We got caught in complete Pandamonium in Williamsburg Saturday night as we were on our way to Reel Life to rent a flick. It seems 300 panda-masked partiers had started their night by taking over the L train at Union Square and riding it to Bedford Ave. Although pandas’ diet is 99 percent bamboo, these ones appeared to subsist largely on beer: Awaiting them at the top of the subway stairs were metal tubs of Miller beer cans on ice. Many took several in their paws. The beery bears — plus scores of onlookers — flooded the avenue, quickly bringing dozens of cops to the scene, with a police helicopter with a searchlight beaming down overhead to boot. Refusing to budge, the panda people taunted the cops for a half-hour. In the end, several of the endangered species-evoking revelers and suds guzzlers were cuffed after a couple of cans were tossed the officers’ way. Of course, John Penley, though not an organizer himself, rode the panda train to Billyburg.
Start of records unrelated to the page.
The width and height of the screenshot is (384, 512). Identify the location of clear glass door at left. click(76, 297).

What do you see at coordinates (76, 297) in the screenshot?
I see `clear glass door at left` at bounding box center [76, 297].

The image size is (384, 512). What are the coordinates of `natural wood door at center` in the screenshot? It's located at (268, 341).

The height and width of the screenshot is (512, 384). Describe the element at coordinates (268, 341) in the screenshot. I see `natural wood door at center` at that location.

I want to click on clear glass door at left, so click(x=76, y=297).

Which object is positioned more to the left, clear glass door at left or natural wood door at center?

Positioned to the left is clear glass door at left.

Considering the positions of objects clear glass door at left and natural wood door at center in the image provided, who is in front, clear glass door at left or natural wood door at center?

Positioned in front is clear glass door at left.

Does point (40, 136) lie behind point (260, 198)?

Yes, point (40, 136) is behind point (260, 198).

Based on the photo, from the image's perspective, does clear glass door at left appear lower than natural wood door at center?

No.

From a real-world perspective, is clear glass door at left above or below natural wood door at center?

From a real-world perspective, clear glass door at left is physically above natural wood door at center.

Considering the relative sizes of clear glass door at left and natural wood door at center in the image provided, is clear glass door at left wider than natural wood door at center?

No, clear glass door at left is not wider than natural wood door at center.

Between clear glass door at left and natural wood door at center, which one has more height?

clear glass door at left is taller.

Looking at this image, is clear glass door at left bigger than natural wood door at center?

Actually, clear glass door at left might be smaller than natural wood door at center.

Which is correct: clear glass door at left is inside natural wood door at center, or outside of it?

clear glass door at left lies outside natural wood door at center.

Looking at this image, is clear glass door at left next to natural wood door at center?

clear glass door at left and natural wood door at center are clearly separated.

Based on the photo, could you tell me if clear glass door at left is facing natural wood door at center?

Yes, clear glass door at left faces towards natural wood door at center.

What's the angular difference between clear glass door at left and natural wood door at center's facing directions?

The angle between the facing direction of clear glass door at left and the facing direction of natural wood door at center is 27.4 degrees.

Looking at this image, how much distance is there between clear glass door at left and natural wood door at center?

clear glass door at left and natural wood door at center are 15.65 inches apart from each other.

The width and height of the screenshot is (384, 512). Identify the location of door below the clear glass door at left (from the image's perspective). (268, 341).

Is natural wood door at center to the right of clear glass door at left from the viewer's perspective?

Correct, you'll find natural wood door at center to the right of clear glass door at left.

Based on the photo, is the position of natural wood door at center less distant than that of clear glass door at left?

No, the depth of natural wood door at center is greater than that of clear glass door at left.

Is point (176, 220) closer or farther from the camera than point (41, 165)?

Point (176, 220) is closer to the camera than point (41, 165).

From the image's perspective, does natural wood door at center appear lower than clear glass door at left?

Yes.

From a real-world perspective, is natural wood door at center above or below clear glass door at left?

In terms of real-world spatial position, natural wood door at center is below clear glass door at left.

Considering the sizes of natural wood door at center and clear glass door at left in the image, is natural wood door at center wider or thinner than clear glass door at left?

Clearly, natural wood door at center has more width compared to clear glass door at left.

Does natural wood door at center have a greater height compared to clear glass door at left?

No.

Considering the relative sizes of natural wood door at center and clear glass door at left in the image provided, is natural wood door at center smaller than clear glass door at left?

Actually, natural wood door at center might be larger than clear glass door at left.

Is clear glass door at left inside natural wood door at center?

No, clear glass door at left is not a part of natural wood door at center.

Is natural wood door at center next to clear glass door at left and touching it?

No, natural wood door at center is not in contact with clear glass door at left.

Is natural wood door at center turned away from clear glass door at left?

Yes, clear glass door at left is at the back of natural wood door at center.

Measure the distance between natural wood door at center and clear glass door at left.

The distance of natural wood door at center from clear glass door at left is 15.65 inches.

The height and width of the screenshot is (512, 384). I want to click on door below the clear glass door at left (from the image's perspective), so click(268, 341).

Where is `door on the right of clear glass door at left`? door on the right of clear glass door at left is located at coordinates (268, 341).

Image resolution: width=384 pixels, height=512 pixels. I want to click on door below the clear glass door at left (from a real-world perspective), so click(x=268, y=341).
The slacktivist called it an improved version of Reclaim the Streets, which used to plop down a boom box in random intersections for guerilla dance parties. This time, Penley said, the crafty pandas had multiple boom boxes all tuned to one transmitter that was beaming out their techno music, so police would have had to locate the source to control the Pandamonium.

Talking about bike racks:

Speaking of Bedford Ave., on N. Sixth St. you can see one of the nine new bike racks — this one a red guitar called “The Hipster” — that former Talking Head David Byrne designed for the Department of Transportation. On LaGuardia Place, a Byrne bike rack called, naturally, “The Villager” takes the shape of a doggie. The signature racks will be removed in 11 months.

Corrections:

In last week’s article on the East Village/Lower East Side rezoning, former Community Board 3 chairperson Dave McWater was misquoted saying that Chinatown’s traditional “core” was in Community Board 1. We checked our notes and, in fact, what McWater said was that none of Chinatown’s traditional core was in the rezoning area and that City Planning did not allow the rezoning to extend west of Third Ave. The same article incorrectly stated that City Planning would hold its vote on the rezoning on Aug. 18. Rachaele Raynoff, a Planning spokesperson, said the vote hasn’t been scheduled, but that it could conceivably happen on Sept. 10 or Sept. 24 at Planning public meetings, while the last possible vote date would be Oct. 7.

E-mail mix-up:

An accidentally misattributed quote in our Mixed Use column a few weeks ago about the New York City Housing Authority’s untapped development rights has ticked off East Village tenant activist Anna Sawaryn. Sawaryn had sent us an e-mail from Hell’s Kitchen activist John Fisher in which Fisher criticized B.P. Stringer’s report on NYCHA’s air rights that we credited to her. The e-mail Sawaryn sent to The Villager was in fact a forwarded message from Fisher, although no name or perceptible e-mail address appeared anywhere in the note, leading us to believe it had come directly from Sawaryn. The only thing that might have tipped us off was the message’s focus on Chelsea and Hell’s Kitchen, but otherwise it looked to be straight from Sawaryn’s keypad. The e-mail did feature some harsh language for Stringer — calling his report on NYCHA’s abundance of development opportunities “a perfect scam” — so we understand her frustration and apologize for the error.